Concernant les auteurs, et c'est probablement là que le bas blesse, il ne s'agit pas de scénaristes de comics mais d'auteurs mineurs de Fringe (même si certains on travaillé sur d'autres séries), le résultat n'est donc pas très étonnant, même si on aurait apprécié que des personnes aussi impliqué dans la création de la série fassent plus de recoupements avec celle-ci(peut-être certains m'ont-ils échappé mais j'en doute). Les histoires ne sont pas toutes mauvaises, ce qui gène vraiment c'est que pour une anthologie de SF, ça n'apporte rien en terme d'inventivité ou de qualité, et pour un fan de Fringe ça n'apporte rien non plus(enfin, si peu). Une question me reste, pourquoi avaient-ils besoin de se mettre à deux minimum pour écrire chacune des histoires?
Federico Dallocchio
Graphiquement, je salue l'effort louable du premier tome d'avoir une continuité graphique,  Tom Mandrake (qui travaille visiblement surtout pour DC) livre un travail de qualité même si je n'aime pas trop le côte très daté de son dessin. Simon Coleby (qui a fait pas mal de Judge dredd) qui ne fait qu'une histoire dans ce tome me plaît beaucoup plus, c'est aussi sombre mais plus moderne. Le deuxième tome est plus litigieux graphiquement, car s'il possède beaucoup plus de dessinateurs, dont des connus, je trouve l'ensemble relativement décevant à quelques très bonne surprise prés. Parmi les dessinateurs connus, l'on comptera David Lapham (Crossed), Tim Levins (divers travaux chez DC et Marvel), Fiona Staples (Saga), David Hahn (Bite club), et Darrick Robertson (The boys).

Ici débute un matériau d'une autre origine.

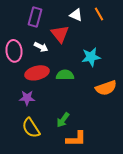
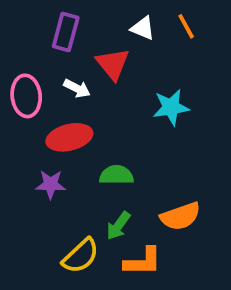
green semicircle: (65, 75) -> (116, 175), moved
orange semicircle: (106, 88) -> (180, 216), moved
yellow semicircle: (31, 128) -> (81, 256), moved, turned -100

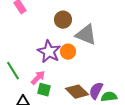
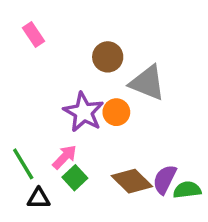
green line: (13, 71) -> (23, 164), moved
green square: (44, 90) -> (75, 178), turned 32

Si Staples et Robertson nous livrent un travail de grande qualité complètement dans le ton de l'album, Lapham et Hahn produisent un dessin décevant et assez vide, le trait de Hahn étant en plus massacré par une mise en couleur désastreuse. Quant à Levins, ses illustrations sont de grandes qualités mais ne s'intègrent pas du tout à l'ambiance du livre. Le reste des illustrations est dans la moyenne, avec toutefois un coup de coeur concernant Daxiong, Julius Gopez et Yvel Guichet(même s'il a raté le visage d'Olivia). En ce qui me concerne, le manque d'uniformité graphique m'a vraiment gêné, il donne vraiment l'impression que l'album n'est qu'un gros fourre tout.


Conclusion:

Deux ouvrages assez quelconque donc, ils ne sont pas vraiment désagréable à lire mais ne combleront ni les fans de Fringe, ni les amateurs d'histoire de SF. Un produit mal conçu donc qui n'appelle vraiment pas à une suite. A noter pourtant qu'un troisième tome existe en anglais "Beyond the Fringe" écrit par Joshua Jackson en personne et relatant une histoire importante et que la série n'a pas traité concernant son personnage. Une idée à mon sens plus intéressante que ce qui a été fait jusqu'alors mais cela ne dit pas si la qualité suit.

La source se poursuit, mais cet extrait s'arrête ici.